---
title: "Pedagogical OMOP in Your Browser (GiBleed / Eunomia)"
description: "Mini-course: observational data analysis on the GiBleed Eunomia OMOP CDM using Ibis and DuckDB in-browser—joins, cohort construction, time-at-risk, and outcome counting."
format:
html:
toc: true
toc-depth: 3
number-sections: true
code-copy: true
code-tools: true
include-in-header: wasm_debug_header.html
filters:
- pyodide
pyodide:
packages: ["ibis-framework[duckdb]"]
execute:
echo: true
---
::: {.callout-note}
## View over HTTP
Serve the **built `docs`** folder (e.g. `cd docs && python -m http.server 4522`), then open **http://localhost:4522/tutorials/wasm_example_analysis.html**. Run each code cell in order.
:::
This page is a **pedagogical mini-course** in doing observational data analysis on an OMOP CDM. Code runs in your browser (Pyodide + Ibis + DuckDB + pandas). We use the real **GiBleed Eunomia** example dataset so you can work with an actual OMOP CDM without installing anything locally.
---
# 1. What you'll learn
This tutorial teaches:
- **Ibis + DuckDB**: lazy, backend-agnostic table operations that compile to SQL when you execute.
- **Core OMOP tables**: `person`, `visit_occurrence`, `condition_occurrence`, `drug_exposure`, `measurement`, and `concept`.
- **Observational workflow**: define a cohort (e.g. GI bleed), time-at-risk, baseline characteristics, outcome counts, and rates.
- **Patterns**: joins to `concept`, cohort construction, time-window joins, and a small "study report" function.
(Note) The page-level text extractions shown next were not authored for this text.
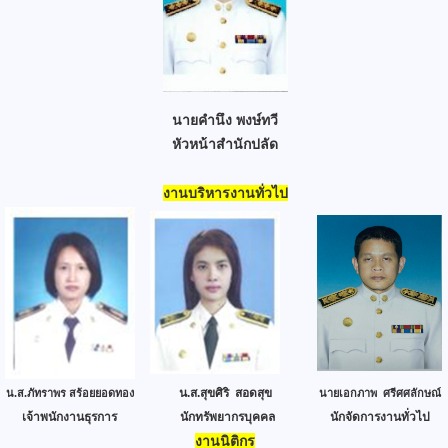
นายคำนึง พงษ์ทวี
หัวหน้าสำนักปลัด
งานบริหารงานทั่วไป
น.ส.สุขศิริ สอดสุข
น.ส.ภัทราพร สร้อยยอดทอง
นายเอกภาพ ศรีศศลักษณ์
เจ้าพนักงานธุรการ
นักทรัพยากรบุคคล
นักจัดการงานทั่วไป
งานนิติกร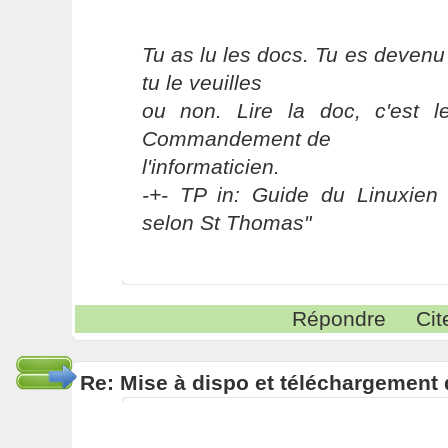
Tu as lu les docs. Tu es devenu
tu le veuilles
ou non. Lire la doc, c'est 
Commandement de
l'informaticien.
-+- TP in: Guide du Linuxien 
selon St Thomas"
Répondre
Cit
Re: Mise à dispo et téléchargement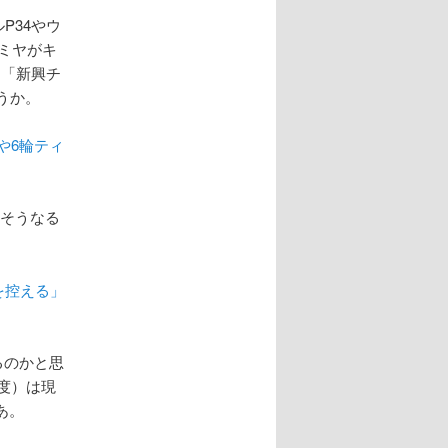
P34やウ
ミヤがキ
は「新興チ
うか。
や6輪ティ
。そうなる
答を控える」
てるのかと思
輝度）は現
あ。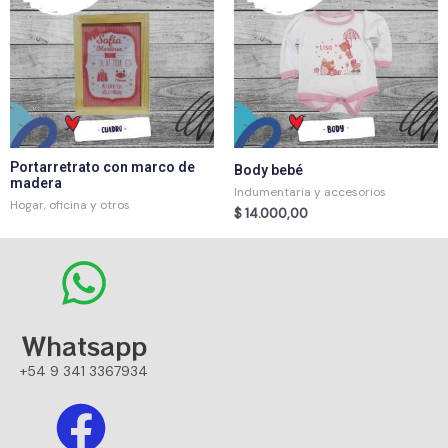
Portarretrato con marco de
Body bebé
madera
Indumentaria y accesorios
Hogar, oficina y otros
$
14.000,00
Whatsapp
+54 9 341 3367934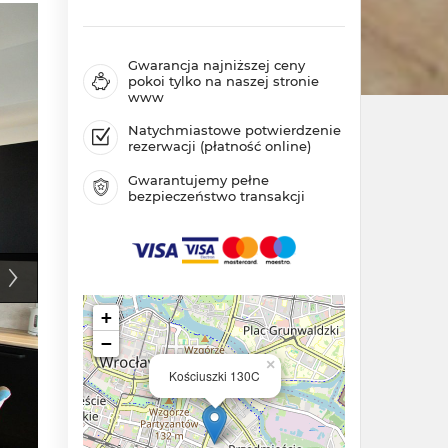
Gwarancja najniższej ceny
pokoi tylko na naszej stronie
www
Natychmiastowe potwierdzenie
rezerwacji (płatność online)
Gwarantujemy pełne
bezpieczeństwo transakcji
+
−
×
Kościuszki 130C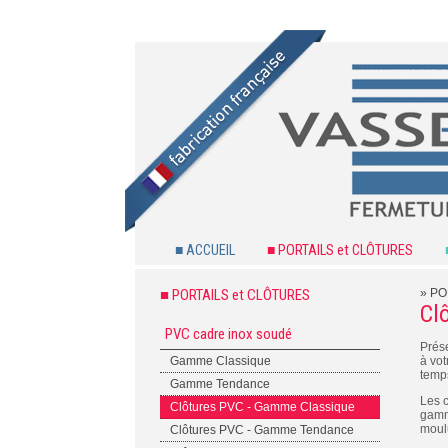
■ ACCUEIL
■ PORTAILS et CLÔTURES
■ PORTAILS et CLÔTURES
»
PO
Cl
PVC cadre inox soudé
Prése
Gamme Classique
à vot
temp
Gamme Tendance
Les 
Clôtures PVC - Gamme Classique
gamm
moulu
Clôtures PVC - Gamme Tendance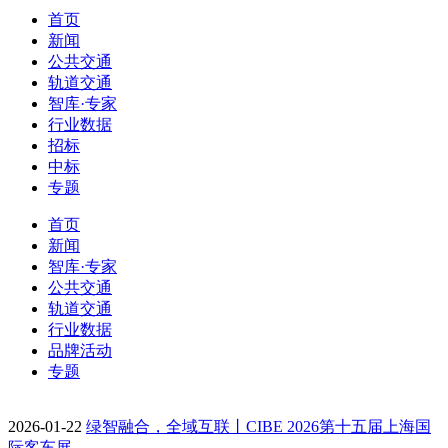
首页
新闻
公共交通
轨道交通
智库·专家
行业数据
招标
中标
专题
首页
新闻
智库·专家
公共交通
轨道交通
行业数据
品牌活动
专题
2026-01-22
绿智融合，全域互联丨CIBE 2026第十五届上海国
际客车展…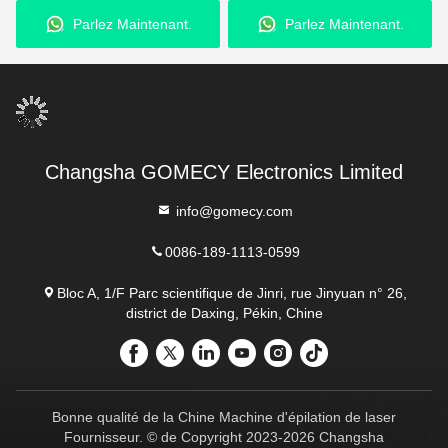
Parlez Maintenant.
Parlez Maintenant.
Changsha GOMECY Electronics Limited
info@gomecy.com
0086-189-1113-0599
Bloc A, 1/F Parc scientifique de Jinri, rue Jinyuan n° 26,
district de Daxing, Pékin, Chine
Bonne qualité de la Chine Machine d'épilation de laser
Fournisseur. © de Copyright 2023-2026 Changsha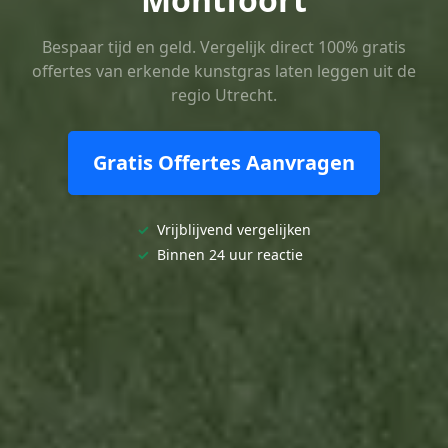
Bespaar tijd en geld. Vergelijk direct 100% gratis
offertes van erkende kunstgras laten leggen uit de
regio Utrecht.
Gratis Offertes Aanvragen
✓
Vrijblijvend vergelijken
✓
Binnen 24 uur reactie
- **SQL when needed**: using **SQLGlot** to translate SQL between dialects (e.g. DuckDB → Postgres).
# 2. Prerequisites
You should be comfortable with:
- basic Python
- basic pandas or Ibis for tables and joins
Everything else is taught as we go.
# 3. Install and load packages
In the browser we use **Pyodide** plus **micropip** to install Ibis (not included in the default Pyodide bundle). Run the cell below once; it installs `ibis-framework[duckdb]` then imports the tools we need to download and analyze the GiBleed Eunomia example data in-browser.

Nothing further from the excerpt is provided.